TASK INPUT START

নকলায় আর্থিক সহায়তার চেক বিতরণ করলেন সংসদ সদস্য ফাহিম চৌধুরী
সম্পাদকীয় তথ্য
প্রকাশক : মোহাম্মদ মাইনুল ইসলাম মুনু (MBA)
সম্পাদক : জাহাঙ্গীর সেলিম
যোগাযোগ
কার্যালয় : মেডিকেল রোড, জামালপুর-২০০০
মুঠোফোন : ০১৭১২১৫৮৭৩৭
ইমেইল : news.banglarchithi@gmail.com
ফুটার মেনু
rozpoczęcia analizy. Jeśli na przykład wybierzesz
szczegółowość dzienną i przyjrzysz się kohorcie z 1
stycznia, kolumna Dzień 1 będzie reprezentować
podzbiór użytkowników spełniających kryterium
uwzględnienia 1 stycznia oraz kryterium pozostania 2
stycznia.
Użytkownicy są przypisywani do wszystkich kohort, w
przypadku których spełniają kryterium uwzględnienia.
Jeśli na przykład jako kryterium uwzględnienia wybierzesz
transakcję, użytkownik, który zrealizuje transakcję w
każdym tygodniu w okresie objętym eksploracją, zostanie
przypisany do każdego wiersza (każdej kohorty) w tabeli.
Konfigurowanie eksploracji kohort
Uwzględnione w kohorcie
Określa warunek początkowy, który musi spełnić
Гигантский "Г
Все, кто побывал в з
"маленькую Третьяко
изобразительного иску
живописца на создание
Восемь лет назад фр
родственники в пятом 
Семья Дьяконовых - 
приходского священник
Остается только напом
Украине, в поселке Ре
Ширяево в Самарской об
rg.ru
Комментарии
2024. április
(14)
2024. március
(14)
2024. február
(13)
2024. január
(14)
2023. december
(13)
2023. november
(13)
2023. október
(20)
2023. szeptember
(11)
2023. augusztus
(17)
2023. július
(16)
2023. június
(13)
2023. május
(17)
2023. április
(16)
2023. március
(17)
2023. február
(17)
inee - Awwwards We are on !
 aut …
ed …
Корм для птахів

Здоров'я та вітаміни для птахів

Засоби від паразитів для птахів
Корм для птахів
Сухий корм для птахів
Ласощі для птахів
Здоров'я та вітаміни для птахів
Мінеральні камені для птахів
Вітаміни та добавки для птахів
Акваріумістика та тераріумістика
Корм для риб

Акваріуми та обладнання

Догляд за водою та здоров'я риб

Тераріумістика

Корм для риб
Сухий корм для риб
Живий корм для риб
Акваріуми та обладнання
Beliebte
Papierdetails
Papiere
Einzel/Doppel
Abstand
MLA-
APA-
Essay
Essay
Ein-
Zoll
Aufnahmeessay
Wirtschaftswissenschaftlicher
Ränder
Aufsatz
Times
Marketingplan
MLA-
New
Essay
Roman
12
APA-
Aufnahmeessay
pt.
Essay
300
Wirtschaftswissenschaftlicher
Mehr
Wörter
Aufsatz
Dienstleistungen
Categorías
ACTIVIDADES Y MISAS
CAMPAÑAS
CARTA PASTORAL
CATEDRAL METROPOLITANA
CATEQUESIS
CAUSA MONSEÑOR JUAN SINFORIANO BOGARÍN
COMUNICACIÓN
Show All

TASK INPUT END
TASK INPUT START

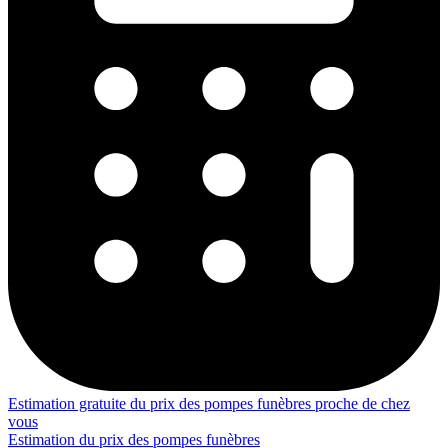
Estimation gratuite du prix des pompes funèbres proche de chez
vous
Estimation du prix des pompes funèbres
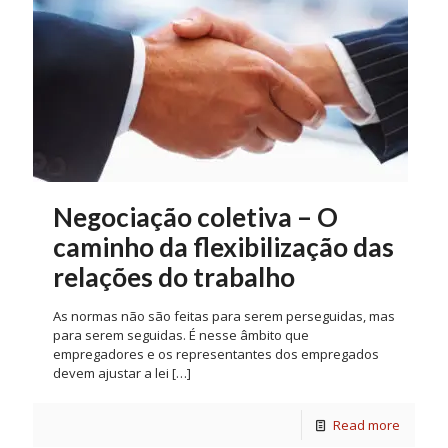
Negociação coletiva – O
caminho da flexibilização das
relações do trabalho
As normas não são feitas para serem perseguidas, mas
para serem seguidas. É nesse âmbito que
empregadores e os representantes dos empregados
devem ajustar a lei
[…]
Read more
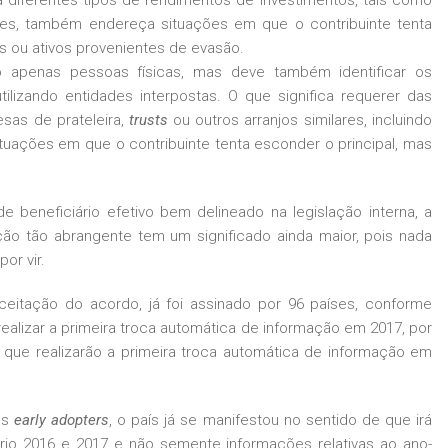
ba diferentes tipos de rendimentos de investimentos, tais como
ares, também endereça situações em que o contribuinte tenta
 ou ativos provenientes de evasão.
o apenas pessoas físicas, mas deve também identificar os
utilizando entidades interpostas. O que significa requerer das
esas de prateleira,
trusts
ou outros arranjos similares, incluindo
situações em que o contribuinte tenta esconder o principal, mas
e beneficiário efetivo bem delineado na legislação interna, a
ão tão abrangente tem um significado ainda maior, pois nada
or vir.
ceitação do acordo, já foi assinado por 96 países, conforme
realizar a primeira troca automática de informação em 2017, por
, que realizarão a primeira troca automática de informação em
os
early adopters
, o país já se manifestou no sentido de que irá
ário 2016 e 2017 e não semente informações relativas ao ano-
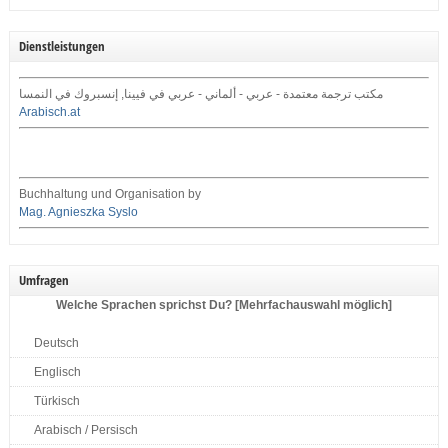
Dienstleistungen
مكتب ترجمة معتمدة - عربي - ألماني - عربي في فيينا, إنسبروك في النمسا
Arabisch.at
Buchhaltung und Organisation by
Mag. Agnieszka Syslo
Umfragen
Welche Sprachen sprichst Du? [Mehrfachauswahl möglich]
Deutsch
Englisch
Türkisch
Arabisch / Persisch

TASK INPUT END

Among the entries above, how many lines hold the string "kohorcie"? Answer with the bare number.

2